Nick said a civil action by Mr Bailey against the State and the Gardaí meant he spent a lot of time with him.

"I got to know Mr Bailey at the civil action, introduced myself to him - he was really friendly, very keen to talk.

"And after a couple of nights out in Dublin with him and his partner Jules Thomas, he invited me back to west Cork to see how he lived and to talk some more about the case.

"I just wanted to find out more, I wanted to learn about the case if you like from the inside out."

And he admitted he was hoping for something to change the case.

"I was hoping that I would uncover something, some piece of evidence or a maybe a new way of looking at the facts, that would exonerate Mr Bailey.

"I was hoping I might be able to find something that might get him off the hook, so to speak.

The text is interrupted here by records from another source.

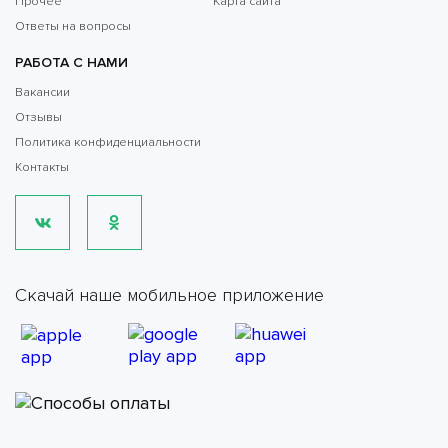
Прочее
Карта сайта
Ответы на вопросы
РАБОТА С НАМИ
Вакансии
Отзывы
Политика конфиденциальности
Контакты
Скачай наше мобильное приложение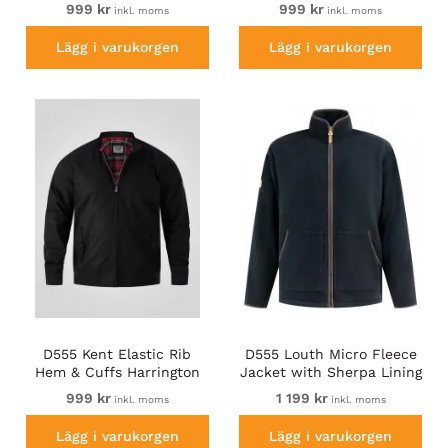
Contrast Colour Lining
Contrast Colour Lining
999 kr
999 kr
inkl. moms
inkl. moms
And Rubber Badge Black
And Rubber Badge Navy
Lägg i varukorgen
Lägg i varukorgen
D555 Kent Elastic Rib
D555 Louth Micro Fleece
Hem & Cuffs Harrington
Jacket with Sherpa Lining
Jacket Black
Black
999 kr
1 199 kr
inkl. moms
inkl. moms
Lägg i varukorgen
Lägg i varukorgen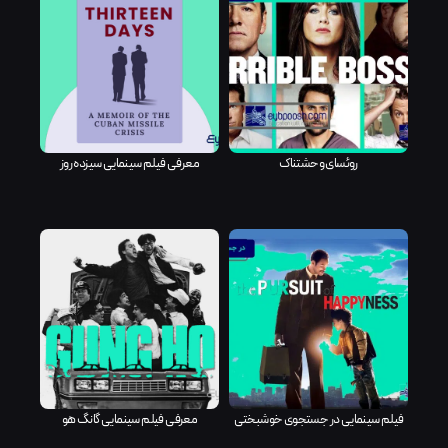
روئسای وحشتناک
معرفی فیلم سینمایی سیزده روز
فیلم سینمایی در جستجوی خوشبختی
معرفی فیلم سینمایی گانگ هو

Ian Bailey outside the High Court in Dublin, after the court rejected an attempt by French authorities to extradite him for the murder of Sophie Toscan du Plantier in October 2020 Ian Bailey outside the High Court in Dublin, after the court rejected an attempt by French authorities to extradite him for the murder of Sophie Toscan du Plantier in October 2020. Picture by: Niall Carson/PA Archive/PA Images

And Mark said he remembers one interview in particular.

"One thing that I do remember was I turned up in Schull in 2015, I sit down at the pine dining table in his cottage and my first question pretty much was 'Do you miss writing?'

"I meant that in a general sense, but Ian Bailey took it to mean 'Do you miss writing about the case?' - because as you'll remember back in the day he was a journalist who wrote about the case.

"And he said 'Well no, because now I can play the journalists like puppets on strings'.

"I thought 'What a strange thing to say'... and that was within 15 minutes at the most of arriving at his cottage for the first time".

Ireland v France

While he said the evidence that convicted Mr Bailey in France was different to the how the Director of Public Prosecutions (DPP) viewed the case here.

"The so-called confessions that Mr Bailey made on several occasions - to former work mates, former drinking partners, a teenage boy on one occasion - those confessions were viewed by the DPP as being examples of Mr Bailey's sarcasm or his frustration.

"However the French prosecutor took exactly the opposite point of view, for them these were confessions pure and simple.

"And why? Because words have got meanings - Mr Bailey worked as a journalist and he was a poet - he more than anyone else should be aware of that.

"And they also made the point that how could anybody joke about something so serious as this; still less if you were the principal suspect".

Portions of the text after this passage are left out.